寒地土木研究所は、北海道に広く分布する泥炭について多くの研究課題に取り組んできました。寒地地盤チームでは、泥炭地盤独自の沈下予測式や強度算定式などを提案し、「泥炭性軟弱地盤対策工マニュアル」にまとめています。一方、九州には有明海沿岸地帯に超軟弱地盤である有明粘土が存在し、様々な軟弱地盤対策工が検討されてきました。現在、双方では、軟弱地盤の地盤改良や基礎構造物の設計施工法について、コスト縮減を目指した研究が進められています。

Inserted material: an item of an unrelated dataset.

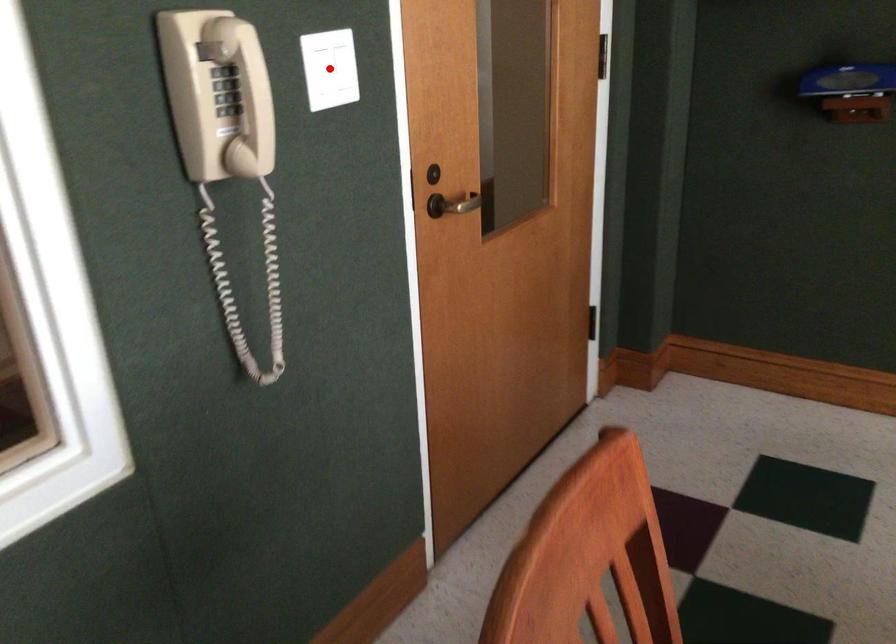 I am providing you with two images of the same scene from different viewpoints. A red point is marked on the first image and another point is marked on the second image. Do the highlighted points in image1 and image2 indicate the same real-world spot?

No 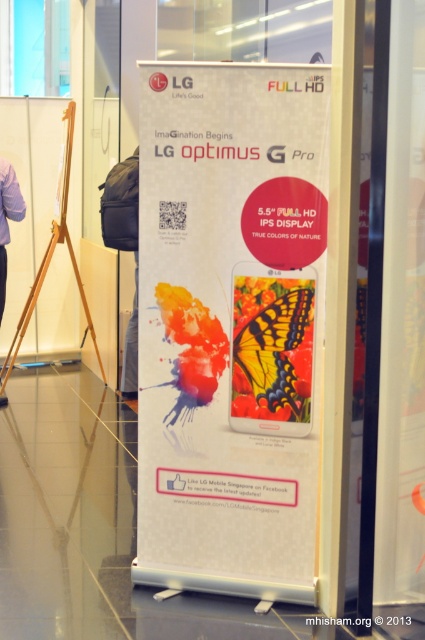 What is the relationship between the sizes of the white paper poster at center and the yellow matte butterfly at center in the display stand?

The white paper poster at center is wider than the yellow matte butterfly at center.

What is the relationship between the size of the yellow matte butterfly at center and the purple fabric at left in the promotional display?

The yellow matte butterfly at center is smaller in size compared to the purple fabric at left.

地盤工学会が設置した「基礎構造の設計に関わる新技術評価に関する研究委員会」の活動を通じて、「有明海沿岸道路検討会(座長:荒牧軍治佐賀大学教授)」から意見交換の申し出があり、一度セミナーを開催しお互いの研究を説明、意見交換する機会を持つこととなったものです。

日程調整の結果、7月12日から14日まで鹿児島市で開催される「第41回地盤工学研究発表会」に合わせ、佐賀大学において共同セミナーを開催することとなりました。当方から西本上席研究員、冨澤主任研究員、林主任研究員の3名が参加しました。九州側からは「有明海沿岸道路検討会」のメンバーである荒牧教授、国土交通省佐賀国道事務所、佐賀県道路課、佐賀県佐賀土木事務所、設計コンサルタント、オブザーバーとして三浦哲彦佐賀大学名誉教授らの参加です。発表内容は以下のとおりです。

■プログラム

発表−1 「有明軟弱地盤の耐震設計」 大塚 哲哉 氏(大塚構造事務所)
発表−2 「複合地盤杭工法」 冨澤 幸一 主任研究員(寒地地盤チーム)
発表−3 「北海道の軟弱地盤対策」 林 宏親 主任研究員(寒地地盤チーム)
意見交換

まず荒牧佐賀大学教授から、セミナーの開催の経緯について説明がありました。続いて大塚哲哉氏が佐賀の地震、軟弱地盤の地盤振動と地盤免震、杭周辺地盤改良工法などについて発表しました。杭周辺地盤改良工法は、杭周辺に地盤改良を行いその強度増加を設計に見込むところは、複合地盤杭工法と同じなのですが、橋脚を対象としていること、杭〜地盤改良系を構造体として取り扱うという違いがあります。有明海沿岸道路の矢部川橋(斜張橋の端橋脚)でも採用されており、非常に興味深い内容でした

冨澤主任研究員は、複合地盤杭工法(改良地盤の強度増加を考慮した杭設計施工法)の実用化について、設計の考え方、解析結果、および複合地盤杭の設計施工要領を紹介しました(写真−1)。林主任研究員は、北海道における泥炭性軟弱地盤対策工法と最近の動向について紹介しました(写真−2)。

意見交換では、ほとんど九州側からの質問に我々が答えるという形で進みました。複合地盤杭工法に対しては、杭と周辺地盤の相互作用の考え方や地震時の挙動などについて質問がありました。軟弱地盤対策については、泥炭の基本的性質から盛土周辺地盤の変状対策など多岐に渡る質問がありました。今後、約20年かけて建設する佐賀県内の有明海沿岸道路について、品質を確保しつついかにコストを下げるかという熱意が感じられる意見交換でした。

短い時間ではありましたが、軟弱地盤に取り組む双方にとって大いに勉強になるセミナーでした。今後とも交流を継続することを約束し、次の目的地である鹿児島に向かいました。